# SUPPLIED RECORDS
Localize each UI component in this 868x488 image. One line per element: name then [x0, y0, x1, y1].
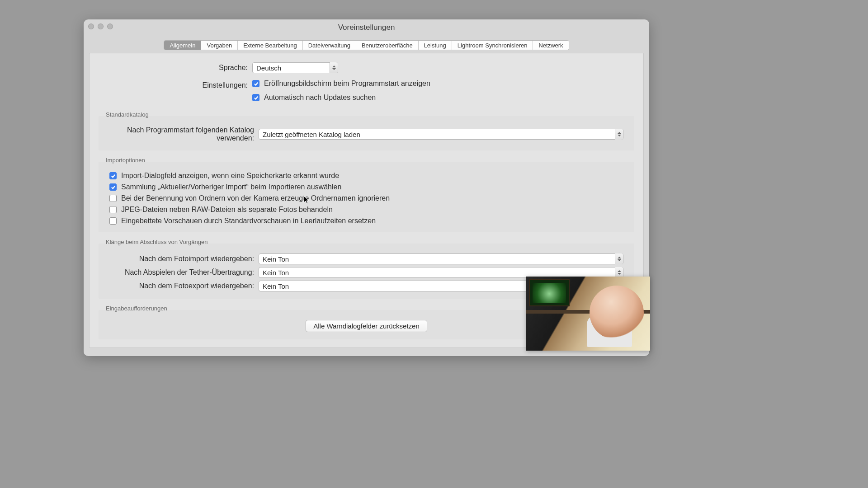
webcam-overlay	[526, 277, 650, 351]
reset-warnings-button[interactable]: Alle Warndialogfelder zurücksetzen	[306, 320, 427, 332]
tab-netzwerk[interactable]: Netzwerk	[533, 41, 568, 50]
catalog-select[interactable]: Zuletzt geöffneten Katalog laden	[259, 129, 623, 140]
tab-allgemein[interactable]: Allgemein	[164, 41, 201, 50]
checkbox-import-collection[interactable]	[109, 183, 117, 191]
checkbox-embedded-previews-label: Eingebettete Vorschauen durch Standardvo…	[121, 217, 376, 225]
titlebar: Voreinstellungen	[84, 19, 649, 31]
settings-label: Einstellungen:	[99, 81, 252, 89]
chevron-updown-icon	[330, 62, 338, 73]
checkbox-import-dialog[interactable]	[109, 172, 117, 179]
section-importoptionen: Importoptionen Import-Dialogfeld anzeige…	[99, 157, 634, 232]
checkbox-embedded-previews[interactable]	[109, 217, 117, 225]
checkbox-jpeg-raw-separate-label: JPEG-Dateien neben RAW-Dateien als separ…	[121, 206, 333, 214]
catalog-label: Nach Programmstart folgenden Katalog ver…	[109, 126, 259, 142]
sound-export-value: Kein Ton	[263, 282, 289, 290]
language-select[interactable]: Deutsch	[252, 62, 338, 73]
checkbox-ignore-camera-folders[interactable]	[109, 195, 117, 202]
checkbox-import-collection-label: Sammlung „Aktueller/Vorheriger Import“ b…	[121, 183, 341, 191]
language-value: Deutsch	[256, 64, 281, 72]
tab-leistung[interactable]: Leistung	[419, 41, 452, 50]
section-importoptionen-legend: Importoptionen	[99, 157, 147, 166]
window-title: Voreinstellungen	[84, 23, 649, 32]
section-prompts-legend: Eingabeaufforderungen	[99, 305, 169, 314]
sound-import-value: Kein Ton	[263, 255, 289, 263]
sound-export-label: Nach dem Fotoexport wiedergeben:	[109, 282, 259, 290]
checkbox-ignore-camera-folders-label: Bei der Benennung von Ordnern von der Ka…	[121, 194, 390, 202]
sound-tether-value: Kein Ton	[263, 269, 289, 277]
checkbox-splash-screen-label: Eröffnungsbildschirm beim Programmstart …	[264, 80, 430, 88]
checkbox-jpeg-raw-separate[interactable]	[109, 206, 117, 213]
chevron-updown-icon	[615, 129, 623, 140]
chevron-updown-icon	[615, 253, 623, 264]
tab-vorgaben[interactable]: Vorgaben	[201, 41, 238, 50]
checkbox-splash-screen[interactable]	[252, 80, 259, 87]
tab-benutzeroberflaeche[interactable]: Benutzeroberfläche	[356, 41, 419, 50]
catalog-value: Zuletzt geöffneten Katalog laden	[263, 131, 360, 138]
tab-externe-bearbeitung[interactable]: Externe Bearbeitung	[238, 41, 303, 50]
language-label: Sprache:	[99, 64, 252, 72]
tab-bar: Allgemein Vorgaben Externe Bearbeitung D…	[84, 40, 649, 50]
section-sounds-legend: Klänge beim Abschluss von Vorgängen	[99, 239, 210, 248]
tab-dateiverwaltung[interactable]: Dateiverwaltung	[303, 41, 356, 50]
section-standardkatalog-legend: Standardkatalog	[99, 111, 151, 121]
checkbox-auto-updates-label: Automatisch nach Updates suchen	[264, 94, 376, 102]
sound-import-label: Nach dem Fotoimport wiedergeben:	[109, 255, 259, 263]
checkbox-import-dialog-label: Import-Dialogfeld anzeigen, wenn eine Sp…	[121, 172, 339, 180]
sound-tether-label: Nach Abspielen der Tether-Übertragung:	[109, 268, 259, 277]
sound-import-select[interactable]: Kein Ton	[259, 253, 623, 264]
tab-lightroom-sync[interactable]: Lightroom Synchronisieren	[452, 41, 533, 50]
checkbox-auto-updates[interactable]	[252, 94, 259, 101]
section-standardkatalog: Standardkatalog Nach Programmstart folge…	[99, 111, 634, 150]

# ASSIGNMENT
Scan the entries above, and wherever a line holds the string "folders", copy it.

# EXERCISE RESULT
checkbox-ignore-camera-folders[interactable]	[109, 195, 117, 202]
checkbox-ignore-camera-folders-label: Bei der Benennung von Ordnern von der Ka…	[121, 194, 390, 202]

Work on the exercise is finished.